El corazón de Carse dio un salto y empezó a latir con fuerza.
—Bien —dijo—. El tiempo apremia… Llevadlas a bordo de la lancha, pues debo regresar a Sark cuanto antes.
—Ciertamente, mi señor —dijo Hishah—. Pero es preferible que las inspecciones a fin de comprobar que estén en buenas condiciones de conservación. Nuestras ignorantes manos… —Carse se acercó a las armas y fingió examinarlas. Luego asintió.
—No han sufrido ningún daño. Y ahora… —Hishah le interrumpió con untuosa cortesía.
—¿No querrías explicarnos el funcionamiento de estos aparatos antes de abandonarnos? Tus criaturas tienen siempre sed de nuevos conocimientos.
—No hay tiempo para eso —dijo Carse, iracundo—. En verdad, eso es lo que sois… criaturas. No podríais comprender.
—Es posible, mi señor —empezó Hishah en tono muy suave—, que seas tú el que no comprende.
Hubo un instante de absoluto silencio. Carse estaba paralizado por la certeza de su ruina. Ahora veía que los dhuvianos cerraban filas a sus espaldas, condenando toda esperanza de huir.
Garach, Ywain y Boghaz estaban encerrados dentro del mismo círculo. Había asombro e incredulidad en las facciones de Garach, y el valkisiano parecía abatido por el peso de un horror que, sin embargo, para él no constituía ninguna sorpresa. Ywain era la única que no estaba asombrada ni horrorizada. Miraba a Carse con la expresión de una mujer que tiene miedo, pero en este caso era diferente. Carse comprendió que temía por él, que no deseaba verle morir.
En una última tentativa desesperada por salvarse, Carse grito con furia:
—¿Qué significa esta insolencia? ¿Quizá pretendéis que tome mis armas para volverlas contra vosotros?
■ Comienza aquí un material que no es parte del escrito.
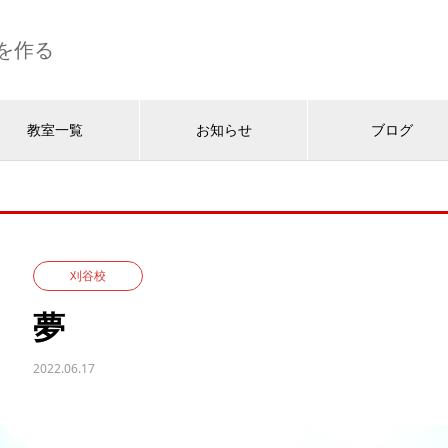
を作る
教室一覧
お知らせ
ブログ
刈谷校
夢
2022.06.17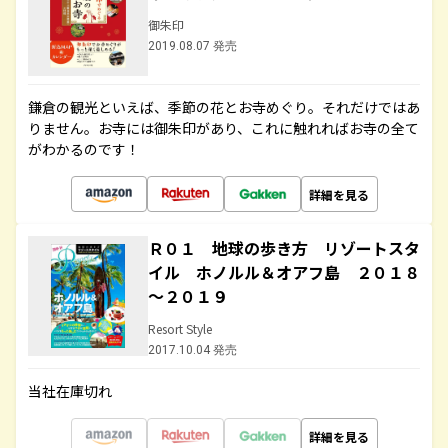
御朱印
2019.08.07 発売
鎌倉の観光といえば、季節の花とお寺めぐり。それだけではあ
りません。お寺には御朱印があり、これに触れればお寺の全て
がわかるのです！
詳細を見る
Ｒ０１ 地球の歩き方 リゾートスタ
イル ホノルル＆オアフ島 ２０１８
～２０１９
Resort Style
2017.10.04 発売
当社在庫切れ
詳細を見る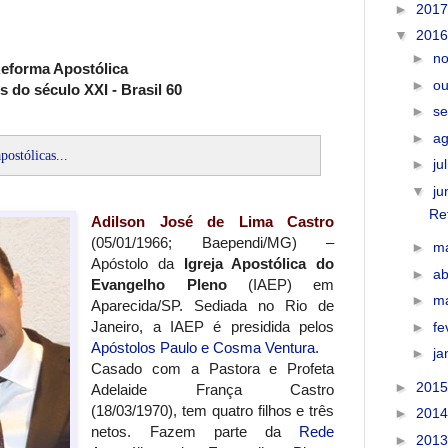
►
201
▼
201
►
n
eforma Apostólica
►
ou
 do século XXI - Brasil 60
►
s
►
a
postólicas...
►
ju
▼
j
Re
Adilson José de Lima Castro
(05/01/1966; Baependi/MG) –
►
m
Apóstolo da
Igreja Apostólica do
►
ab
Evangelho Pleno
(IAEP) em
►
m
Aparecida/SP. Sediada no Rio de
Janeiro, a IAEP é presidida pelos
►
fe
Apóstolos Paulo e Cosma Ventura
.
►
ja
Casado com a Pastora e Profeta
►
201
Adelaide França Castro
(18/03/1970), tem quatro filhos e três
►
201
netos. Fazem parte da
Rede
►
201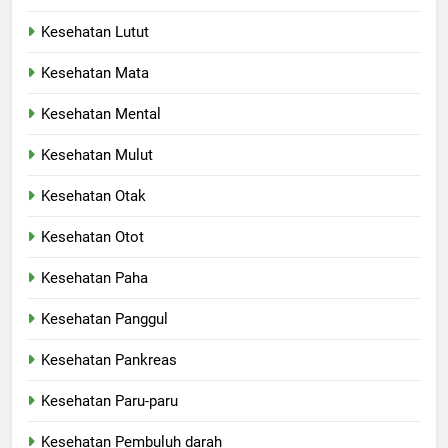
Kesehatan Lutut
Kesehatan Mata
Kesehatan Mental
Kesehatan Mulut
Kesehatan Otak
Kesehatan Otot
Kesehatan Paha
Kesehatan Panggul
Kesehatan Pankreas
Kesehatan Paru-paru
Kesehatan Pembuluh darah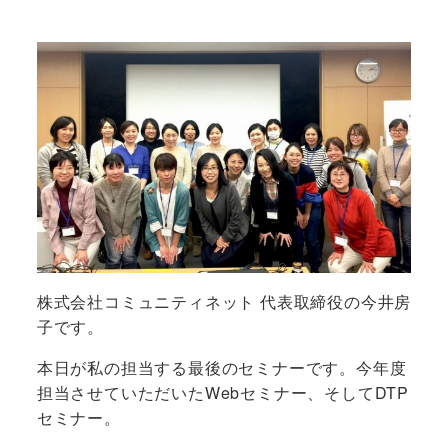
株式会社コミュニティネット 代表取締役の今井房
子です。
本日が私の担当する最後のセミナーです。今年度
担当させていただいたWebセミナー、そしてDTP
セミナー。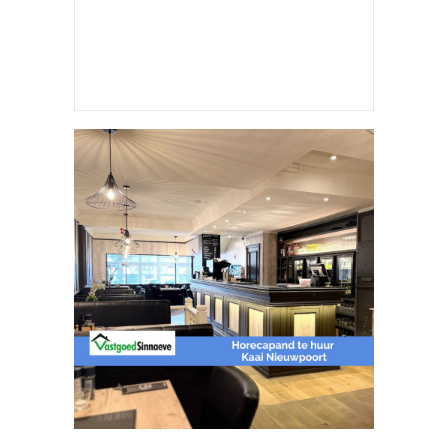
JOUW ADVERTENTIE HIER?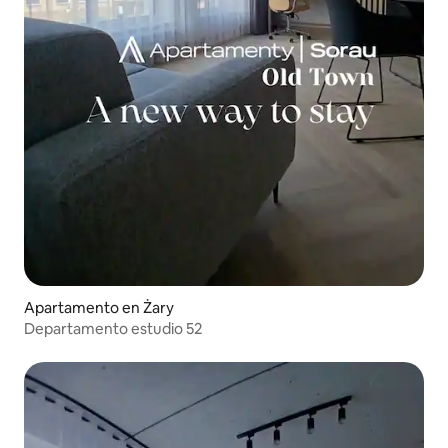
Apartamento en Żary
Departamento estudio 52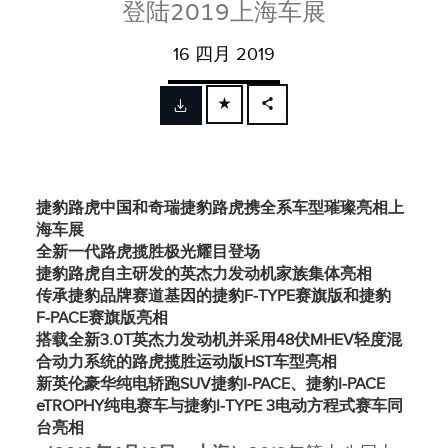
登陆2019上海车展
16 四月 2019
FACEBOOK
X
LINKEDIN
捷豹路虎中国和奇瑞捷豹路虎携全系车型璀璨亮相上
SHARE
海车展
全新一代路虎揽胜极光耀目登场
捷豹路虎自主研发的英杰力发动机家族集体亮相
传承捷豹品牌赛道基因的捷豹
F‑TYPE
赛旗版和捷豹
F‑PACE
赛旗版亮相
搭载全新
3.0T
英杰力发动机并采用
48
伏
MHEV
轻度混
合动力系统的路虎揽胜运动版
HST
车型亮相
新英伦豪华纯电轿跑
SUV
捷豹
I‑PACE
、捷豹
I‑PACE
eTROPHY
纯电赛车与捷豹
I‑TYPE 3
电动方程式赛车同
台亮相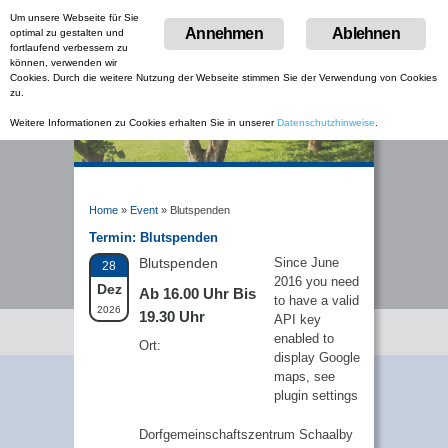
Um unsere Webseite für Sie
Menu
Annehmen
Ablehnen
optimal zu gestalten und
Skip
fortlaufend verbessern zu
to
können, verwenden wir
content
Cookies. Durch die weitere Nutzung der Webseite stimmen Sie der Verwendung von Cookies
zu.
Weitere Informationen zu Cookies erhalten Sie in unserer
Datenschutzhinweise
.
Home
»
Event
»
Blutspenden
Termin:
Blutspenden
Blutspenden
Since June
28
2016 you need
Dez
Ab 16.00 Uhr Bis
to have a valid
2026
19.30 Uhr
API key
enabled to
Ort:
display Google
maps, see
plugin settings
Dorfgemeinschaftszentrum Schaalby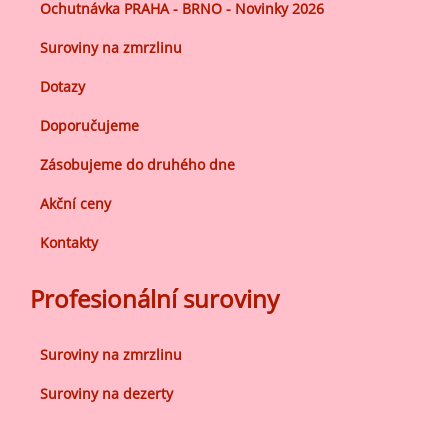
Ochutnávka PRAHA - BRNO - Novinky 2026
Suroviny na zmrzlinu
Dotazy
Doporučujeme
Zásobujeme do druhého dne
Akční ceny
Kontakty
Profesionální suroviny
Suroviny na zmrzlinu
Suroviny na dezerty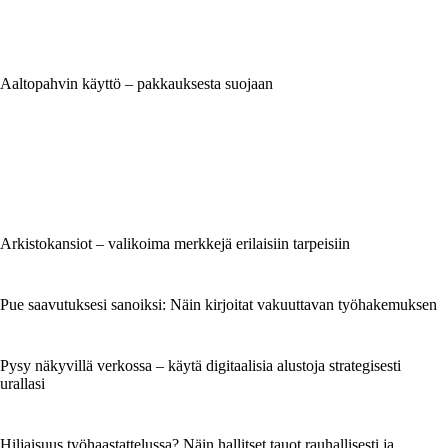
Aaltopahvin käyttö – pakkauksesta suojaan
Arkistokansiot – valikoima merkkejä erilaisiin tarpeisiin
Pue saavutuksesi sanoiksi: Näin kirjoitat vakuuttavan työhakemuksen
Pysy näkyvillä verkossa – käytä digitaalisia alustoja strategisesti
urallasi
Hiljaisuus työhaastattelussa? Näin hallitset tauot rauhallisesti ja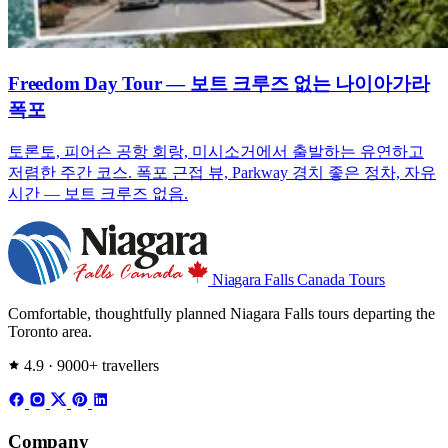
Freedom Day Tour — 보트 크루즈 없는 나이아가라
폭포
토론토, 피어슨 공항 회랑, 미시소거에서 출발하는 유연하고
저렴한 주간 코스. 폭포 근접 뷰, Parkway 경치 좋은 정차, 자유
시간 — 보트 크루즈 없음.
Niagara Falls
Canada Tours
Comfortable, thoughtfully planned Niagara Falls tours departing the
Toronto area.
4.9 · 9000+ travellers
Company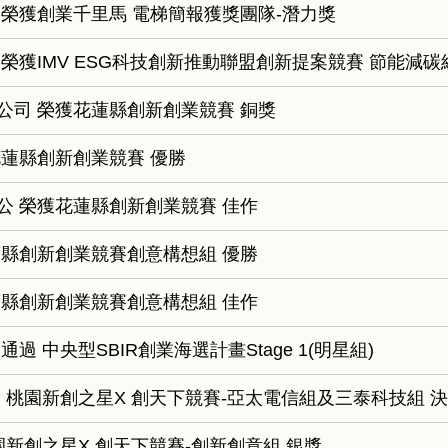
榮獲創業千里馬 電梯簡報獲獎團隊-潛力獎
榮獲IMV ESG科技創新推動聯盟創新提案競賽 節能減碳
公司 榮獲花蓮縣創新創業競賽 銅獎
蓮縣創新創業競賽 優勝
公 榮獲花蓮縣創新創業競賽 佳作
蓮縣創新創業競賽創意構想組 優勝
蓮縣創新創業競賽創意構想組 佳作
 中央型SBIR創業海選計畫Stage 1(明星組)
 桃園新創之星X 創天下競賽-亞太電信組及三泰科技組 
園新創之星X 創天下競賽-創新創意組 銀獎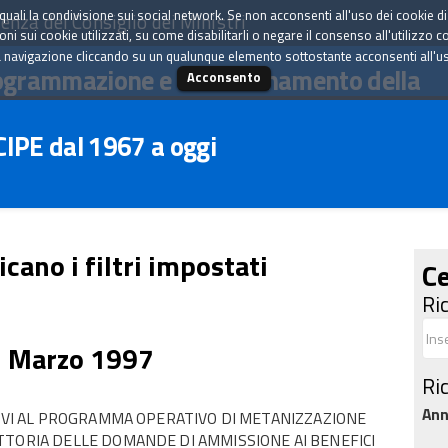
tà quali la condivisione sui social network. Se non acconsenti all'uso dei cookie d
enza del Consiglio dei Ministri
i sui cookie utilizzati, su come disabilitarli o negare il consenso all'utilizzo c
 navigazione cliccando su un qualunque elemento sottostante acconsenti all'uso 
ogrammazione e il coordinamento della
Acconsento
 CIPE dal 1967 a oggi
icano i filtri impostati
Ce
Ri
1 Marzo 1997
Ri
An
TIVI AL PROGRAMMA OPERATIVO DI METANIZZAZIONE
TTORIA DELLE DOMANDE DI AMMISSIONE AI BENEFICI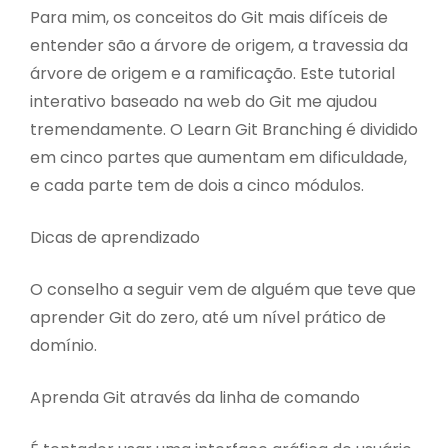
Para mim, os conceitos do Git mais difíceis de
entender são a árvore de origem, a travessia da
árvore de origem e a ramificação. Este tutorial
interativo baseado na web do Git me ajudou
tremendamente. O Learn Git Branching é dividido
em cinco partes que aumentam em dificuldade,
e cada parte tem de dois a cinco módulos.
Dicas de aprendizado
O conselho a seguir vem de alguém que teve que
aprender Git do zero, até um nível prático de
domínio.
Aprenda Git através da linha de comando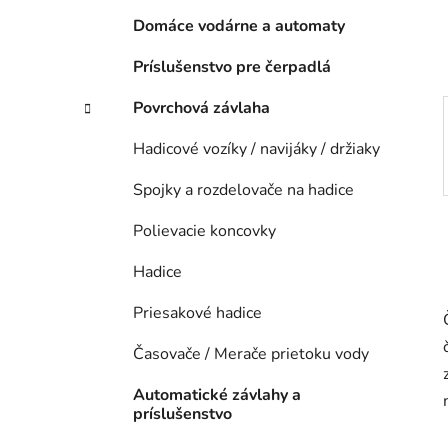
e
Domáce vodárne a automaty
l
Príslušenstvo pre čerpadlá
Povrchová závlaha
Hadicové vozíky / navijáky / držiaky
Spojky a rozdelovače na hadice
Polievacie koncovky
Hadice
Priesakové hadice
Časovače / Merače prietoku vody
Automatické závlahy a
príslušenstvo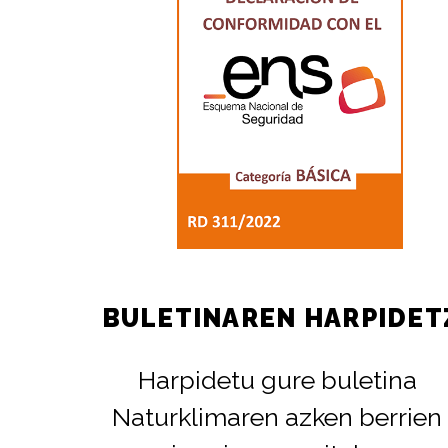
BULETINAREN HARPIDET
Harpidetu gure buletina
Naturklimaren azken berrien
—Hazlo, si puedes —replicó suavemente Hishah—. Hazlo, ¡oh falso Rhiannon!, pues te aseguro que, de no ser así, jamás volverás a salir de Caer Dhu.
Carse permaneció inmóvil, rodeado de aquellos mecanismos de vidrio y metal que no significaban nada para él, experimentando la terrible certeza de su derrota definitiva. Y ahora, la risa terrible volvió a alzarse de todas partes, infinitamente cruel y burlona.